The bill also contains special provisions for agricultural employees, providing that employees performing “agricultural labor or services” are not subject to the bill’s E-Verify provisions until 36 months after the Act’s enactment. Furthermore, a seasonal agricultural employee will not be considered a “new hire” subject to verification if the individual returns to work for their previous employer. Finally, the bill contains a safe harbor provision for employers that act in good faith and also explicitly preempts any state laws mandating E-Verify use for employment eligibility purposes, although states and localities may condition business licenses on the requirement that employers comply with the federal E-Verify law in good faith.  

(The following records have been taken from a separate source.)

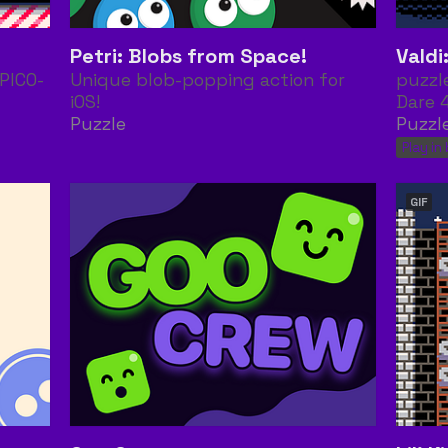
Petri: Blobs from Space!
Vald
PICO-
Unique blob-popping action for
puzzl
iOS!
Dare 
Puzzle
Puzzl
Play in
GIF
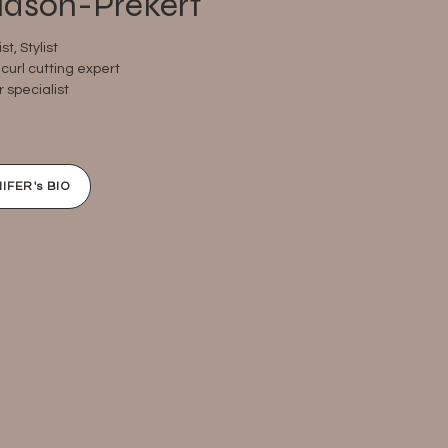
udson-Prekert
ist, Stylist
curl cutting expert ​
r specialist
IFER's BIO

Status: Rep. Smith introduced H.R. 2164 with 13 co-sponsors on June 14, 2011. The Bill was referred to the House Committee on the Judiciary, the Committee on Education and the Workforce, and the Committee on Ways and Means on the same day.


The Arbitration Fairness Act of 2011 (S. 987; H.R. 1873)

Core Provisions:  On May 12, 2011, Sen. Franken (D-MN) re-introduced legislation which would amend the Federal Arbitration Act (FAA) by prohibiting mandatory predispute arbitration agreements. Rep. Johnson (D-GA) introduced identical legislation in the House. The proposed legislation would invalidate and make unenforceable predispute arbitration clauses in civil rights, consumer, and employment disputes. The legislation would not apply to any arbitration provision in a collective bargaining agreement between an employer and a labor organization or between labor organizations.

The proposed legislation follows the Supreme Court’s April 27, 2011 decision in AT&T Mobility LLC v. Concepcion, which held that the FAA preempted a California law that made waivers of classwide arbitration in consumer contracts unconscionable and unenforceable. 

Similar legislation was introduced in the 111th Congress in both the Senate (S. 931) and the House (H.R. 1020), but did not make it out of committee.

Status:  Sen. Franken introduced the bill (S. 987) with 12 co-sponsors on May 12, 2011.  It was referred to the Senate Committee on the Judiciary on the same day.  Rep. Johnson introduced the same bill (H.R. 1873) with 62 co-sponsors on the same day.  The bill was referred to the House Committee on the Judiciary on the same day.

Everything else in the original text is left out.